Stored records
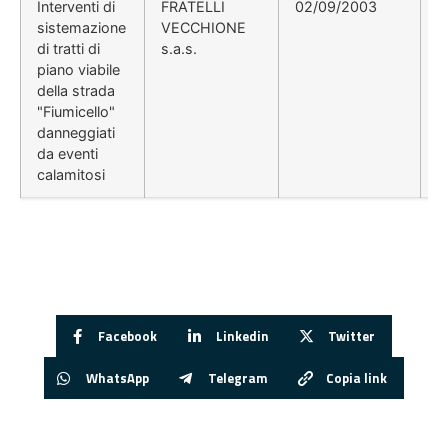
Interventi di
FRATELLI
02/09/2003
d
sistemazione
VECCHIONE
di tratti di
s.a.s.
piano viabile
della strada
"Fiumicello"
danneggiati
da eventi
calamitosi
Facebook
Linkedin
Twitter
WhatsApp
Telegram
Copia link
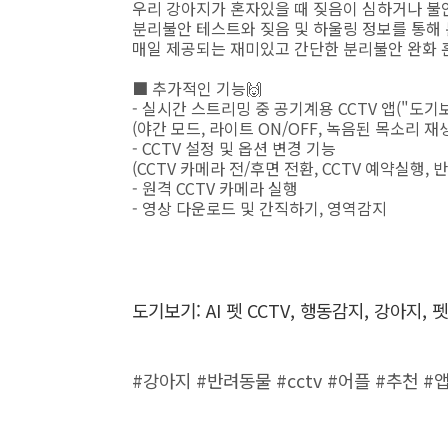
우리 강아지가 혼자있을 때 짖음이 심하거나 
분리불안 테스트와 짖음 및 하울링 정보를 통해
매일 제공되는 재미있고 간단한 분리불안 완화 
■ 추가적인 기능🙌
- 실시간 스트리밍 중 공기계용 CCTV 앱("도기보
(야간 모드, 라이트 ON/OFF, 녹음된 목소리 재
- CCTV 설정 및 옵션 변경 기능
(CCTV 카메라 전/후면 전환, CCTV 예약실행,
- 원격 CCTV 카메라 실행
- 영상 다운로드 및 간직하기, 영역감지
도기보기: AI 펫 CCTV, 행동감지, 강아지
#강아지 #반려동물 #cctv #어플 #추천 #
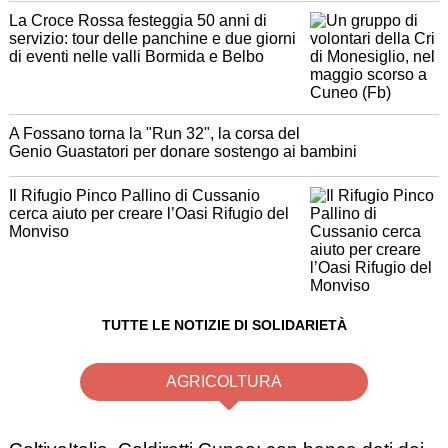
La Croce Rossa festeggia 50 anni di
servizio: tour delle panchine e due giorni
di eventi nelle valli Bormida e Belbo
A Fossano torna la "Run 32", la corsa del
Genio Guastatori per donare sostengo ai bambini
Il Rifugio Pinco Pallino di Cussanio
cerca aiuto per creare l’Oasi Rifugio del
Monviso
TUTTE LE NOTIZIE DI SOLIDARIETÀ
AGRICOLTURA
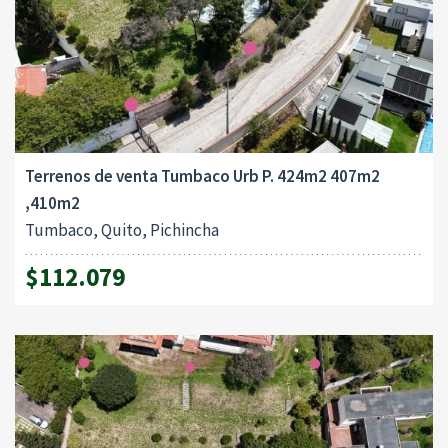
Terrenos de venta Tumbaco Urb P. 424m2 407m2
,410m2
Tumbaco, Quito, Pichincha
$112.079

--

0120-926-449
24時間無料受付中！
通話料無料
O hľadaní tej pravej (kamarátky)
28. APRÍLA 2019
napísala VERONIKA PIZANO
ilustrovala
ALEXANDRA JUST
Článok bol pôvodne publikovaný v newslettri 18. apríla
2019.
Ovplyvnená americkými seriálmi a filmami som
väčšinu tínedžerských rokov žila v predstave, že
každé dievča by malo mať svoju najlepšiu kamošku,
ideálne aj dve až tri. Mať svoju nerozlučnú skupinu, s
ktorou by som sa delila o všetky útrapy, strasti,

...

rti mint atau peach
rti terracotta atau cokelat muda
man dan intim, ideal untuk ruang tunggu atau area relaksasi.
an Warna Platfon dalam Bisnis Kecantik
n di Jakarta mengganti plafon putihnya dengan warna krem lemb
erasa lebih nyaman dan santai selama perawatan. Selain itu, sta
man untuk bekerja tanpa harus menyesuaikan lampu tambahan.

WHAT TO WORK ON
Your answer must be the lines above from the one holding "Interventi di" up to and including the one holding "우리 강아지가 혼자있을 때 짖음이 심하거나", exact and with no pictures.

REPLY
Interventi di
FRATELLI
02/09/2003
d
sistemazione
VECCHIONE
di tratti di
s.a.s.
piano viabile
della strada
"Fiumicello"
danneggiati
da eventi
calamitosi
Facebook
Linkedin
Twitter
WhatsApp
Telegram
Copia link
우리 강아지가 혼자있을 때 짖음이 심하거나 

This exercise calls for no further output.